US 11,954,129 B2
Updating data models to manage data drift and outliers
Satish Kumar Mopur, Karnataka (IN); Sridhar Balachandriah, Karnataka (IN); Gunalan Perumal Vijayan, Karnataka (IN); Suresh Ladapuram Soundarajan, Karnataka (IN); and Krishna Prasad Lingadahalli Shastry, Karnataka (IN)
Assigned to Hewlett Packard Enterprise Development LP, Spring, TX (US)
Filed by Hewlett Packard Enterprise Development LP, Houston, TX (US)
Filed on Apr. 8, 2021, as Appl. No. 17/225,805.
Claims priority of application No. 202041021065 (IN), filed on May 19, 2020.
Prior Publication US 2021/0365478 A1, Nov. 25, 2021
Int. Cl. G06F 16/28 (2019.01); G06F 18/214 (2023.01); G06F 18/2321 (2023.01); G06F 18/23213 (2023.01); G06F 18/2413 (2023.01); G06F 18/2433 (2023.01)
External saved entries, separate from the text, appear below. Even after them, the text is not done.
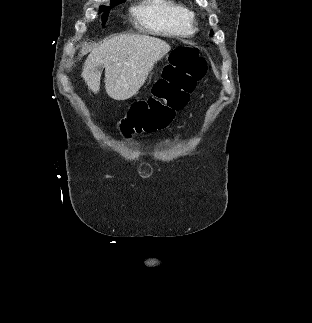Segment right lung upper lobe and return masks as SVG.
I'll list each match as a JSON object with an SVG mask.
<instances>
[{"mask_svg":"<svg viewBox=\"0 0 312 323\" xmlns=\"http://www.w3.org/2000/svg\"><path fill=\"white\" fill-rule=\"evenodd\" d=\"M124 0H111V4H120L122 3Z\"/></svg>","mask_w":312,"mask_h":323,"instance_id":"right-lung-upper-lobe-1","label":"right lung upper lobe"}]
</instances>
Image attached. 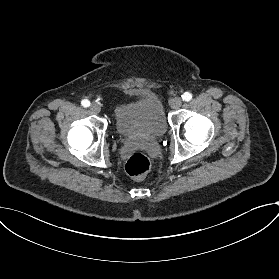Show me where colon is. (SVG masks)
<instances>
[{
    "label": "colon",
    "instance_id": "colon-1",
    "mask_svg": "<svg viewBox=\"0 0 279 279\" xmlns=\"http://www.w3.org/2000/svg\"><path fill=\"white\" fill-rule=\"evenodd\" d=\"M151 161L143 153L132 154L125 165L126 172L133 177H143L150 169Z\"/></svg>",
    "mask_w": 279,
    "mask_h": 279
}]
</instances>
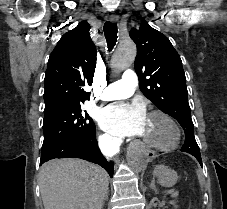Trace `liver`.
Here are the masks:
<instances>
[{
	"label": "liver",
	"instance_id": "6515ba94",
	"mask_svg": "<svg viewBox=\"0 0 227 209\" xmlns=\"http://www.w3.org/2000/svg\"><path fill=\"white\" fill-rule=\"evenodd\" d=\"M39 183L44 209H102L109 177L81 159H54L42 165Z\"/></svg>",
	"mask_w": 227,
	"mask_h": 209
}]
</instances>
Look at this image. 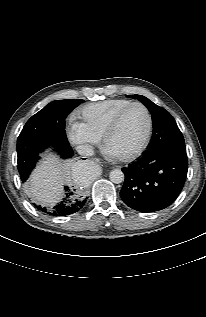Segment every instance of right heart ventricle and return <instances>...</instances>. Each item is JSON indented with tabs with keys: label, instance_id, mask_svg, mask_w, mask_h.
I'll list each match as a JSON object with an SVG mask.
<instances>
[{
	"label": "right heart ventricle",
	"instance_id": "right-heart-ventricle-1",
	"mask_svg": "<svg viewBox=\"0 0 206 317\" xmlns=\"http://www.w3.org/2000/svg\"><path fill=\"white\" fill-rule=\"evenodd\" d=\"M131 103L127 99H108L84 106L79 116L90 133L100 138L113 117Z\"/></svg>",
	"mask_w": 206,
	"mask_h": 317
}]
</instances>
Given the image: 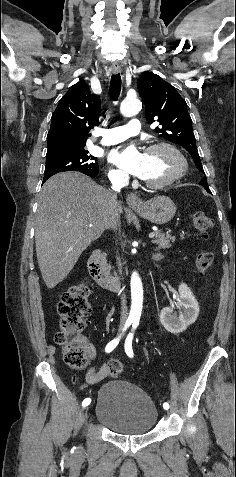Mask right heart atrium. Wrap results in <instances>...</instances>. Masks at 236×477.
<instances>
[{
  "label": "right heart atrium",
  "instance_id": "obj_1",
  "mask_svg": "<svg viewBox=\"0 0 236 477\" xmlns=\"http://www.w3.org/2000/svg\"><path fill=\"white\" fill-rule=\"evenodd\" d=\"M108 176L113 182H120L126 179V175L123 171L114 168L110 169Z\"/></svg>",
  "mask_w": 236,
  "mask_h": 477
}]
</instances>
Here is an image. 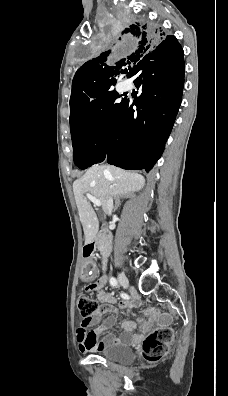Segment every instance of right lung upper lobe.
Wrapping results in <instances>:
<instances>
[{"label": "right lung upper lobe", "mask_w": 228, "mask_h": 396, "mask_svg": "<svg viewBox=\"0 0 228 396\" xmlns=\"http://www.w3.org/2000/svg\"><path fill=\"white\" fill-rule=\"evenodd\" d=\"M146 26H133L130 32L136 36L137 49L127 58L115 63V66H107L105 61L110 51L102 53L97 58L85 62L75 73L72 81V92L70 97V119L82 113L103 93L108 91L116 80L113 75L123 73V67L129 66L127 77H131L142 59L150 56L157 48L158 41L165 35L161 30L150 32ZM179 44L174 36H167L158 46L159 49L173 47Z\"/></svg>", "instance_id": "right-lung-upper-lobe-1"}]
</instances>
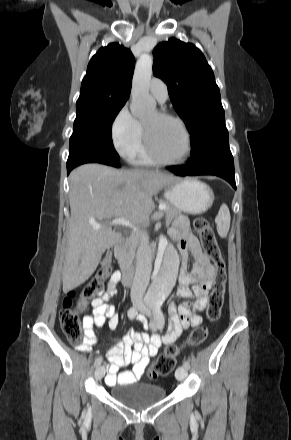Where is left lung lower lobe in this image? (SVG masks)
I'll list each match as a JSON object with an SVG mask.
<instances>
[{
  "label": "left lung lower lobe",
  "mask_w": 291,
  "mask_h": 440,
  "mask_svg": "<svg viewBox=\"0 0 291 440\" xmlns=\"http://www.w3.org/2000/svg\"><path fill=\"white\" fill-rule=\"evenodd\" d=\"M167 169L178 176L216 175L228 181L234 189V161L229 148L228 137L221 138L195 156L187 165L168 166Z\"/></svg>",
  "instance_id": "0a47b994"
}]
</instances>
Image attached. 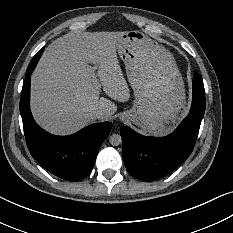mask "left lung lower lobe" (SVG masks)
<instances>
[{"mask_svg":"<svg viewBox=\"0 0 233 233\" xmlns=\"http://www.w3.org/2000/svg\"><path fill=\"white\" fill-rule=\"evenodd\" d=\"M205 106L203 79L195 72L190 112L173 133L155 138L142 136L126 126L121 127L123 160L127 171L137 179L154 181L176 169L195 146Z\"/></svg>","mask_w":233,"mask_h":233,"instance_id":"0a47b994","label":"left lung lower lobe"}]
</instances>
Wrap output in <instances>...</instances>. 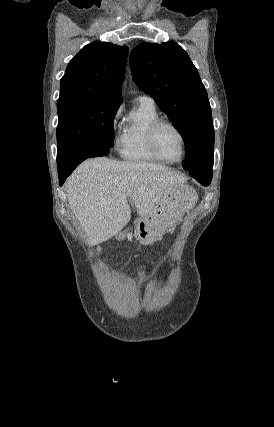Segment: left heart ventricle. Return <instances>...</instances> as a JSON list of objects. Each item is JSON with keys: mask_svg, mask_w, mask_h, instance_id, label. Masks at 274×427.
Listing matches in <instances>:
<instances>
[{"mask_svg": "<svg viewBox=\"0 0 274 427\" xmlns=\"http://www.w3.org/2000/svg\"><path fill=\"white\" fill-rule=\"evenodd\" d=\"M159 152L169 161H176L182 154V142L178 133L170 127H162L157 133Z\"/></svg>", "mask_w": 274, "mask_h": 427, "instance_id": "1", "label": "left heart ventricle"}]
</instances>
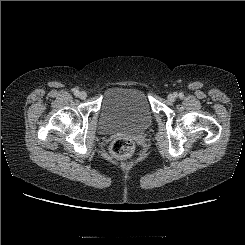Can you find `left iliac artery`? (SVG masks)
<instances>
[{"instance_id": "1", "label": "left iliac artery", "mask_w": 245, "mask_h": 245, "mask_svg": "<svg viewBox=\"0 0 245 245\" xmlns=\"http://www.w3.org/2000/svg\"><path fill=\"white\" fill-rule=\"evenodd\" d=\"M184 95L182 93H179V97L182 98Z\"/></svg>"}]
</instances>
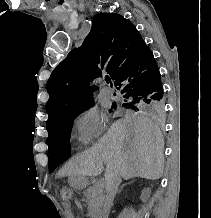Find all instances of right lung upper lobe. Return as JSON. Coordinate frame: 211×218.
<instances>
[{
	"instance_id": "obj_1",
	"label": "right lung upper lobe",
	"mask_w": 211,
	"mask_h": 218,
	"mask_svg": "<svg viewBox=\"0 0 211 218\" xmlns=\"http://www.w3.org/2000/svg\"><path fill=\"white\" fill-rule=\"evenodd\" d=\"M150 50L135 26L119 14L100 13L92 19L89 34L78 49L53 70L47 91V131L65 115L93 101L90 80L101 77L104 69L111 78Z\"/></svg>"
}]
</instances>
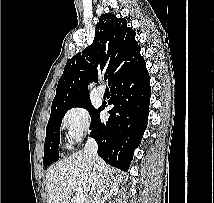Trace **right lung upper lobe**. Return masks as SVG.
I'll list each match as a JSON object with an SVG mask.
<instances>
[{
	"instance_id": "right-lung-upper-lobe-1",
	"label": "right lung upper lobe",
	"mask_w": 214,
	"mask_h": 203,
	"mask_svg": "<svg viewBox=\"0 0 214 203\" xmlns=\"http://www.w3.org/2000/svg\"><path fill=\"white\" fill-rule=\"evenodd\" d=\"M135 31L127 27L124 18L102 14L96 25L91 46L76 54L66 64L61 76L51 112L89 97L88 84L96 81L98 71L109 75L108 84L144 62Z\"/></svg>"
}]
</instances>
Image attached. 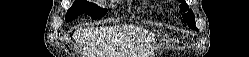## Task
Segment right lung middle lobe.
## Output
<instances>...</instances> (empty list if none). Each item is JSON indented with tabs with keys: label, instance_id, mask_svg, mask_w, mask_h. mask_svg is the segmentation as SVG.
Returning a JSON list of instances; mask_svg holds the SVG:
<instances>
[{
	"label": "right lung middle lobe",
	"instance_id": "dd1d6c3e",
	"mask_svg": "<svg viewBox=\"0 0 249 57\" xmlns=\"http://www.w3.org/2000/svg\"><path fill=\"white\" fill-rule=\"evenodd\" d=\"M106 12L107 9H101L96 4L84 0H76L73 6L68 10L65 20L71 21L76 19L82 13H85L94 19H100Z\"/></svg>",
	"mask_w": 249,
	"mask_h": 57
}]
</instances>
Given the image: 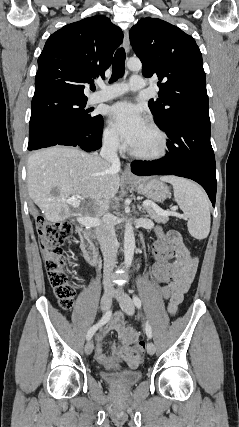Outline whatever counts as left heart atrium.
Segmentation results:
<instances>
[{
    "label": "left heart atrium",
    "mask_w": 239,
    "mask_h": 427,
    "mask_svg": "<svg viewBox=\"0 0 239 427\" xmlns=\"http://www.w3.org/2000/svg\"><path fill=\"white\" fill-rule=\"evenodd\" d=\"M109 117L112 127L129 146L147 125L142 110L128 101H120L111 106Z\"/></svg>",
    "instance_id": "obj_1"
}]
</instances>
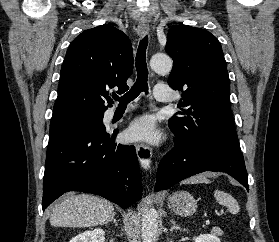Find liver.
<instances>
[{"label": "liver", "instance_id": "6515ba94", "mask_svg": "<svg viewBox=\"0 0 279 242\" xmlns=\"http://www.w3.org/2000/svg\"><path fill=\"white\" fill-rule=\"evenodd\" d=\"M207 182L203 176L187 183ZM114 213V206L105 199L89 195L67 193L53 207L50 224L54 227H90L104 224Z\"/></svg>", "mask_w": 279, "mask_h": 242}]
</instances>
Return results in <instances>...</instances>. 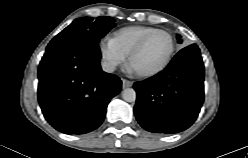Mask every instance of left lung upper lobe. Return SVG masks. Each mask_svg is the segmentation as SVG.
I'll list each match as a JSON object with an SVG mask.
<instances>
[{
  "label": "left lung upper lobe",
  "mask_w": 248,
  "mask_h": 158,
  "mask_svg": "<svg viewBox=\"0 0 248 158\" xmlns=\"http://www.w3.org/2000/svg\"><path fill=\"white\" fill-rule=\"evenodd\" d=\"M177 39H178V43H182V41L180 39V35H178Z\"/></svg>",
  "instance_id": "5c2ea615"
}]
</instances>
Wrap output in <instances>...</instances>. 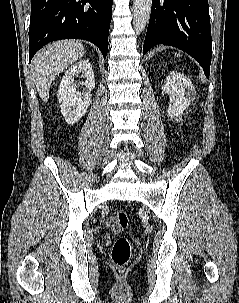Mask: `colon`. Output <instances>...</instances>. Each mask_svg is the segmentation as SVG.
Wrapping results in <instances>:
<instances>
[{
  "mask_svg": "<svg viewBox=\"0 0 239 303\" xmlns=\"http://www.w3.org/2000/svg\"><path fill=\"white\" fill-rule=\"evenodd\" d=\"M117 228L124 229L129 224L128 214L123 210H118L115 214ZM131 258V245L126 237H119L116 239L112 251L111 259L117 268H124L127 266Z\"/></svg>",
  "mask_w": 239,
  "mask_h": 303,
  "instance_id": "5ec220e1",
  "label": "colon"
}]
</instances>
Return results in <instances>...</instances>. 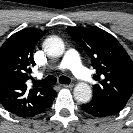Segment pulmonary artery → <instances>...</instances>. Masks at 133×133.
<instances>
[{
	"label": "pulmonary artery",
	"mask_w": 133,
	"mask_h": 133,
	"mask_svg": "<svg viewBox=\"0 0 133 133\" xmlns=\"http://www.w3.org/2000/svg\"><path fill=\"white\" fill-rule=\"evenodd\" d=\"M66 68L70 69L80 80L92 82V77L89 71L83 66L78 52L74 49H69L57 66V69Z\"/></svg>",
	"instance_id": "e3ab8cb5"
}]
</instances>
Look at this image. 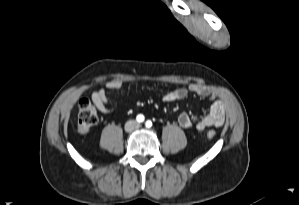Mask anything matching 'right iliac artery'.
I'll return each instance as SVG.
<instances>
[{
  "label": "right iliac artery",
  "instance_id": "obj_1",
  "mask_svg": "<svg viewBox=\"0 0 299 205\" xmlns=\"http://www.w3.org/2000/svg\"><path fill=\"white\" fill-rule=\"evenodd\" d=\"M136 119H137V121H138L139 123H141V122L144 121V116L140 114V115L137 116Z\"/></svg>",
  "mask_w": 299,
  "mask_h": 205
}]
</instances>
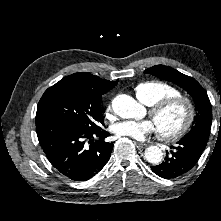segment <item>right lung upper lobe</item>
<instances>
[{"label": "right lung upper lobe", "instance_id": "obj_1", "mask_svg": "<svg viewBox=\"0 0 221 221\" xmlns=\"http://www.w3.org/2000/svg\"><path fill=\"white\" fill-rule=\"evenodd\" d=\"M117 81H109L101 79L87 72L74 73L66 76L57 82L54 86L65 85L75 86L82 89H87L99 93L101 95L107 93L109 90L115 87Z\"/></svg>", "mask_w": 221, "mask_h": 221}]
</instances>
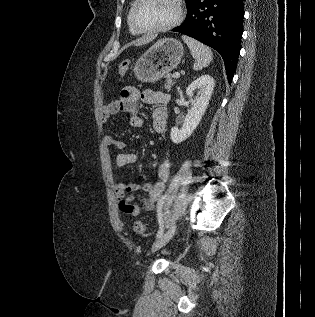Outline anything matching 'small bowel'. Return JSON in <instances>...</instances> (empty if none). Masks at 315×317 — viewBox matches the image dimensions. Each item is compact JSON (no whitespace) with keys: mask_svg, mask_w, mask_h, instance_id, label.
I'll return each instance as SVG.
<instances>
[{"mask_svg":"<svg viewBox=\"0 0 315 317\" xmlns=\"http://www.w3.org/2000/svg\"><path fill=\"white\" fill-rule=\"evenodd\" d=\"M170 100L168 94L145 90L138 91L134 87L124 88L118 99L113 100L103 106L101 120L106 123L109 118L119 112H124L128 115L129 124L132 127H141L143 119L140 116L139 103L154 105L152 112V127L156 133L162 134L167 127L168 110L167 104ZM104 143L109 147L123 149L125 144L123 141L111 136H104ZM138 156L131 152H121L115 157V165L119 168L126 167L135 163ZM171 163L169 159L162 160L157 166V181L154 183H125L122 181L115 182L116 198L119 210L130 216H138L141 208L144 211H152L156 207V203L165 189V182L170 176ZM143 191L147 196H139L141 207L134 204L132 201L134 196L132 193Z\"/></svg>","mask_w":315,"mask_h":317,"instance_id":"obj_1","label":"small bowel"}]
</instances>
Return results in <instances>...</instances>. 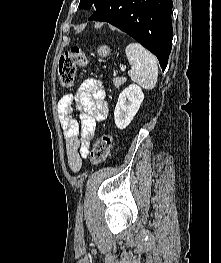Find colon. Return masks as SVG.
I'll use <instances>...</instances> for the list:
<instances>
[{
	"label": "colon",
	"instance_id": "5ec220e1",
	"mask_svg": "<svg viewBox=\"0 0 221 263\" xmlns=\"http://www.w3.org/2000/svg\"><path fill=\"white\" fill-rule=\"evenodd\" d=\"M88 58L85 52L79 47H72L64 52L58 62V76L63 87L72 86L78 66H86ZM113 143V137L110 134H104L95 142L90 153V161L98 164L107 159L110 154Z\"/></svg>",
	"mask_w": 221,
	"mask_h": 263
}]
</instances>
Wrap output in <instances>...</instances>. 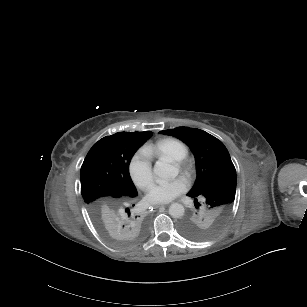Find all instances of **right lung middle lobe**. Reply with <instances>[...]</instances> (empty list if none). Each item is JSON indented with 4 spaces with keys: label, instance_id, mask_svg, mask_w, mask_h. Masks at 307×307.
Masks as SVG:
<instances>
[{
    "label": "right lung middle lobe",
    "instance_id": "obj_1",
    "mask_svg": "<svg viewBox=\"0 0 307 307\" xmlns=\"http://www.w3.org/2000/svg\"><path fill=\"white\" fill-rule=\"evenodd\" d=\"M84 202L113 193L119 188L116 174L93 157L85 158L80 172Z\"/></svg>",
    "mask_w": 307,
    "mask_h": 307
}]
</instances>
CPC G06F 16/285 (2019.01) [G06F 18/214 (2023.01); G06F 18/2321 (2023.01); G06F 18/23213 (2023.01); G06F 18/24137 (2023.01); G06F 18/2433 (2023.01)] 20 Claims
OG exemplary drawing
 
1. A method comprising:
processing input data, at an edge system, based on baseline reference data, to obtain a plurality of representative points, wherein the input data comprises at least one of data received from a data source and/or prediction data obtained from a data model, and wherein the plurality of representative points correspond to segments of the input data derived using a predefined segment size;
clustering the plurality of representative points, at the edge system, to generate a plurality of clusters using a data clustering technique, wherein each cluster among the plurality of clusters comprises one or more representative points of the plurality of representative points;
modifying the predefined segment size when deviations are identified between multiple sets of clusters of the plurality of representative points prepared using different data clustering techniques;
detecting a first outlier cluster, at the edge system, from the plurality of clusters, based on at least one of a maximum distance of the plurality of clusters from a highest density cluster and/or comparison of quantity and values of the plurality of representative points with predefined rules, wherein a histogram algorithm is used to determine densities corresponding to the plurality of clusters;
identifying data drift, at the edge system, based on changes in densities of the plurality of clusters occurring over a predefined period of time;
generating a machine learning algorithm utilizing information corresponding to the first outlier cluster and the data drift; and
applying the machine learning algorithm to train the data model to update the baseline reference data.